The press surrounds a site where nine Mormon women and children were murdered in November 2020 in a cartel ambush in Chihuahua state, Mexico. Photo by ALFREDO ESTRELLA/AFP via Getty Images.
A Mexican politician says he’s acting as a middleman between drug cartels and the government in an unprecedented attempt to strike a peace deal amid a spike of violence related to the drug business. Reaching a peace deal between the Mexican government and drug cartels could be Mexico’s only option to stop the violence, Manuel Espino Barrientos, a federal congressman from the ruling party MORENA said during a Senate security meeting last week.
“I handed over a proposal to the Interior Secretary to reach a pact with some of the organized crime groups in Mexico, and I reached out to them too,” Espino said. “Only two of them reached back to me, and said, ‘If this is really happening, we are in.’” Espino did not specify which cartels he reached out to or which two agreed to the proposal. The congressman said that the rate of violence in Mexico “is at its worst” and that there are only two options left: “To keep things as they are, with the consequences we know, or to open a dialogue with the criminal organizations.” “I will not reveal more because it could jeopardize the talks, but this kind of thing always works out. I saw it myself in Ciudad Juárez and in El Salvador and also in Colombia,” he said. Espino laid out his plan if the government were to agree: “We would give the criminal organizations guarantees for them to integrate into the legal economy, and in exchange they will stop working on all the illegal activities.” Mexican President Andrés Manuel López Obrador denied the possibility of a pact during his daily morning conference on Friday.“We don’t have any agreement or pact [with criminal organizations]. We have our limits very clear: On one side the authority, and on the other the criminals,” López Obrador said.

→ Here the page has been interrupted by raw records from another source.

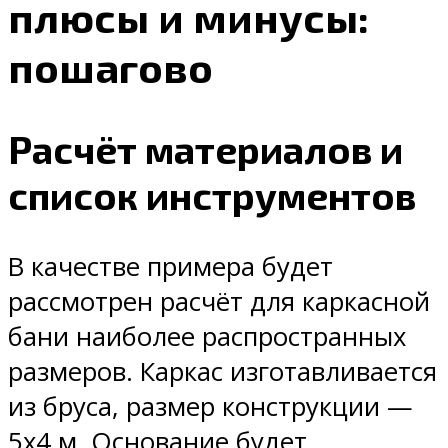
плюсы и минусы:
пошагово
Расчёт материалов и
список инструментов
В качестве примера будет
рассмотрен расчёт для каркасной
бани наиболее распространных
размеров. Каркас изготавливается
из бруса, размер конструкции —
5х4 м. Основание будет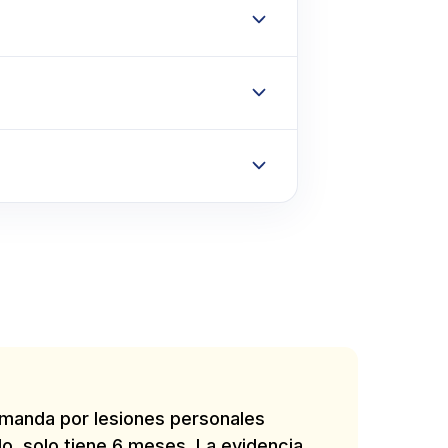
demanda por lesiones personales
do, solo tiene 6 meses. La evidencia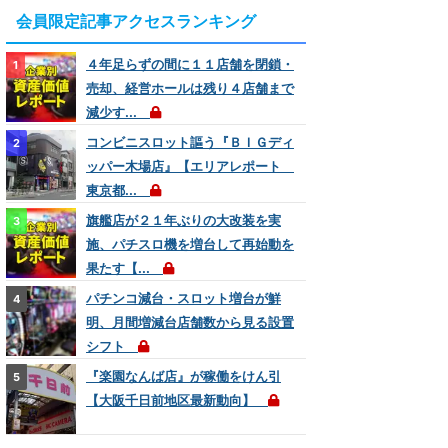
会員限定記事アクセスランキング
４年足らずの間に１１店舗を閉鎖・
売却、経営ホールは残り４店舗まで
減少す...
コンビニスロット謳う『ＢＩＧディ
ッパー木場店』【エリアレポート
東京都...
旗艦店が２１年ぶりの大改装を実
施、パチスロ機を増台して再始動を
果たす【...
パチンコ減台・スロット増台が鮮
明、月間増減台店舗数から見る設置
シフト
『楽園なんば店』が稼働をけん引
【大阪千日前地区最新動向】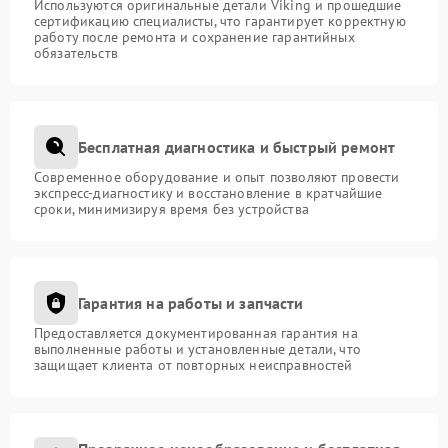
Используются оригинальные детали Viking и прошедшие
сертификацию специалисты, что гарантирует корректную
работу после ремонта и сохранение гарантийных
обязательств
Бесплатная диагностика и быстрый ремонт
Современное оборудование и опыт позволяют провести
экспресс-диагностику и восстановление в кратчайшие
сроки, минимизируя время без устройства
Гарантия на работы и запчасти
Предоставляется документированная гарантия на
выполненные работы и установленные детали, что
защищает клиента от повторных неисправностей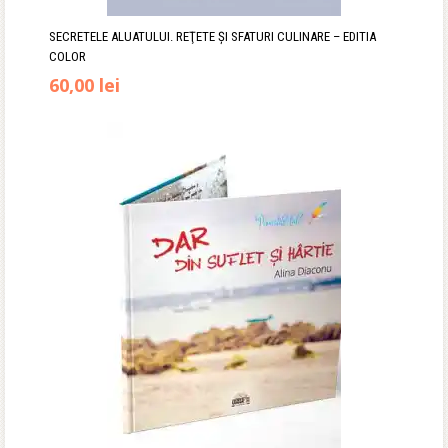
SECRETELE ALUATULUI. REŢETE ŞI SFATURI CULINARE – EDITIA
COLOR
Prețul
Prețul
60,00
lei
inițial
curent
a
este:
fost:
60,00 lei.
70,00 lei.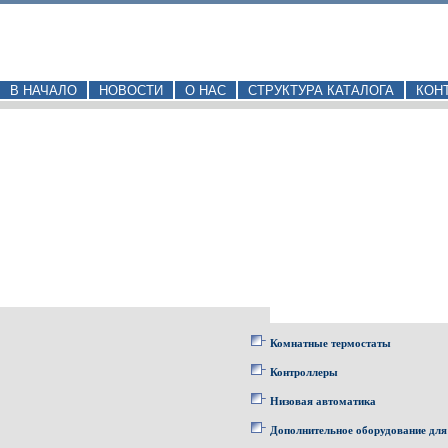
В НАЧАЛО
НОВОСТИ
О НАС
СТРУКТУРА КАТАЛОГА
КОН
Комнатные термостаты
Контроллеры
Низовая автоматика
Дополнительное оборудование для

Espino’s proposal would be the first official agreement of its kind in Mexico, but it is an established strategy in Colombia, where several governments have negotiated or tried to broker peace pacts with criminal organizations and guerrilla groups, with mixed results. Political and security analyst Alejandro Hope said that a peace negotiation could be a solution to Mexico’s chronic violence, but that Espino’s proposal was “at best, naive.”“If you are going to have peace talks or a negotiation between armed groups and the government, you need to make them part of the constitution, provide a legal proposal for it with an explicit policy on how you are going to do this,” Hope told VICE World News. During the rule of the PRI political party—Mexico was governed by PRI for 70 years up until 2000—the rumor of a truce between narcos and officials prevailed, leading many to think that Mexico was less violent because of those unofficial agreements, where each criminal organization was allotted its own territory and stuck to it. “But that was not a negotiation either. That was a complicit relationship where both government officials and criminals were sharing the illegal money,” Hope said. “Another issue that a negotiation like this would face is who would be included in these negotiations? Who is and who isn’t a Sinaloa Cartel or Jalisco Cartel member?” Hope added. Most recently, Mexico’s clergymen called for a “social pact” with drug traffickers after the murder of two Jesuit priests inside a church. The bishop of Zacatecas suggested “directly speaking” with members of organized crime as a new means of trying to reduce the violence that has plagued Mexico for more than a decade.